C # search objects in a hash table
Author: Bill Wagner
Download source code
Most containers in. NET Framework are sequential containers: they store objects in order. This type of container has many functions-you can store any number of objects in any special order.
However, this versatility is at the cost of certain performance. The time required to search for a special object in a sequence depends on the number of objects in the container. If we do not sort the elements in the container, as the number of elements increases, the search time you need increases linearly. If the number of elements in the container doubles, the time you use to search for a special element is doubled. However, if we sort the elements in the container, the search time increases with the logarithm of the number of elements: to double the time for searching an element, you must increase the number of elements in the set by four times. If you use a key to search for objects, you can store your objects in a better way than a sequential container. You can use a hash table ).
A hash table stores objects in buckets based on a key. Hash Value is a number calculated from the value of an object. Each different hash value creates a new bucket. To search for an object, you only need to calculate the hash value of the object and search for the corresponding bucket. By quickly finding the corresponding bucket, you can reduce the number of objects you need to search.
For example, suppose there are some customer records in a data structure and you want to search for those records by credit card number. A simple hash function uses the last two digits of a credit card number to create a bucket for each of the 100 buckets, from 00 to 99. (Similarly, the last three digits will create 1000 buckets .) You only need to query a bucket to find any records without querying all the buckets.
However, like everything, not everything is so simple. If you create a hash function with a credit card number and you want to search for the customer by name, you need to query the entire hash table, which takes a lot of time. This is because the hash table uses a different field as the key. In addition, if you query the entire hash table, there is no need to arrange the elements in the order you want. Elements are arranged based on hash values, rather than keys.
In this article, I will detail the examples in my previous article ("Create a class for a better set"), allowing you to modify an employee record. Suppose there is a large company with thousands of employees. You want to find a record in the fastest way. A hash table for all employees can complete the search in the shortest time.
A hash function must have certain attributes. For beginners, the hash function must be unchanged. This means that the same key must generate the same hash value. Once an object is created, the hash value cannot be changed. If the hash value changes, you can no longer find the corresponding object in the hash table.
The second attribute required by the hash function is the ability to evenly allocate buckets. If all objects generate the same hash value, it takes more time to find a special object.
In fact, these two principles are easily followed. There are 178 classes in. NET Framework that overload gethashcode () to better serve them. All classes in. Net FCL (framework class library) ensure a better distribution of hash values and follow the uniqueness principle. You should determine whether your own classes and structures need to overload the gethashcode () method. The simplest (usually the best) method is to select a constant member in the key and use the hash value generated by that member.
An obvious hash key of the employee database is the social security number ). Not only does it not change, but the nine-digit number can also be used at will to get the expected performance. You can download the sample to see how different it is to use Hash keys for search and use a sequential container for search.

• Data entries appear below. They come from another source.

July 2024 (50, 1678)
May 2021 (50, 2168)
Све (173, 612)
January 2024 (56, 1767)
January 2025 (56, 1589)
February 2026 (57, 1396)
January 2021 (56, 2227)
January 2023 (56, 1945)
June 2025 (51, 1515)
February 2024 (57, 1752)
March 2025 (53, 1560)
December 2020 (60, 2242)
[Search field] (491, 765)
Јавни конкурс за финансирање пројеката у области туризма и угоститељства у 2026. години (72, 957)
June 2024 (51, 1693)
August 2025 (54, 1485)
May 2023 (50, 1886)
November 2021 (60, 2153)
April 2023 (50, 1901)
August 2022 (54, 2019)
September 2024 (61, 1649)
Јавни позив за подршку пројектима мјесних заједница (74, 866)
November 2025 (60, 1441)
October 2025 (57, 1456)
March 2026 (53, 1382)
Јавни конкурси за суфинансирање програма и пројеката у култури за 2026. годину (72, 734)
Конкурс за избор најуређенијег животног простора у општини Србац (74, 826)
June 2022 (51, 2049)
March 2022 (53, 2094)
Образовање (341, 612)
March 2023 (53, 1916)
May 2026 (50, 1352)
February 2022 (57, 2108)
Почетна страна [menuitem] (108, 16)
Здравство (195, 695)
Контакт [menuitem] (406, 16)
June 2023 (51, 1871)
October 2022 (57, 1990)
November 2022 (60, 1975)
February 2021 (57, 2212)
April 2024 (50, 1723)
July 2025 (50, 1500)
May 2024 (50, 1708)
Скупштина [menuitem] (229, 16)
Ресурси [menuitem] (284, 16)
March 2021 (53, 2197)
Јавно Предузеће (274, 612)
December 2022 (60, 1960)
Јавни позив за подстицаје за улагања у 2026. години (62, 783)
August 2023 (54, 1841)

To add employees to a hash table, you can create a nine-digit number and use it as the key:
int hash = 111223333;for (int i = 0; i < 100; i++){ string lastname = "Person" + i.ToString(); e = new Employee ("Employee", lastname, (200-i)*200); members.Add(hash++, e);}
The social insurance number meets the requirements of a good hash key: it will not change, it can be reasonably allocated, the value depends on the number rather than the reference. (You need to use the value-based hash key instead of the reference-based hash key to avoid problems I have mentioned before .) It is also easy to use this hash key to search for objects:
int ssn = Int32.Parse(this.SSN.Text);currentEmp = (Employee)members[ssn];if (currentEmp != null){ LastName.Text = currentEmp.LastName; FirstName.Text = currentEmp.FirstName; Salary.Text = currentEmp.Salary.ToString ();} else LastName.Text = "Not Found";
In C #, you can use array syntax to search for objects in a hash table. This syntax emphasizes the concept of constant time search: You can regard array access as a fast operation, rather than a very expensive function call.
The last focus of a hash table is that, like all sets, they also store references ). You don't need any extra work to update the objects in the hash table. Once you reference an object in a hash table, you can modify it at will. Remember, the same principle does not apply to keys. You can write code to change the keys, but if the code modifies the hash value, you will lose the objects in your set.
A hash table is a useful and effective container. However, to use them effectively, you need to understand the relationship between the container and the state of objects in the container. A hash table is useful when you can search for objects with the same value calculated from objects. If you search for objects in different order (by name, social insurance number, or age), the hash table is not that useful.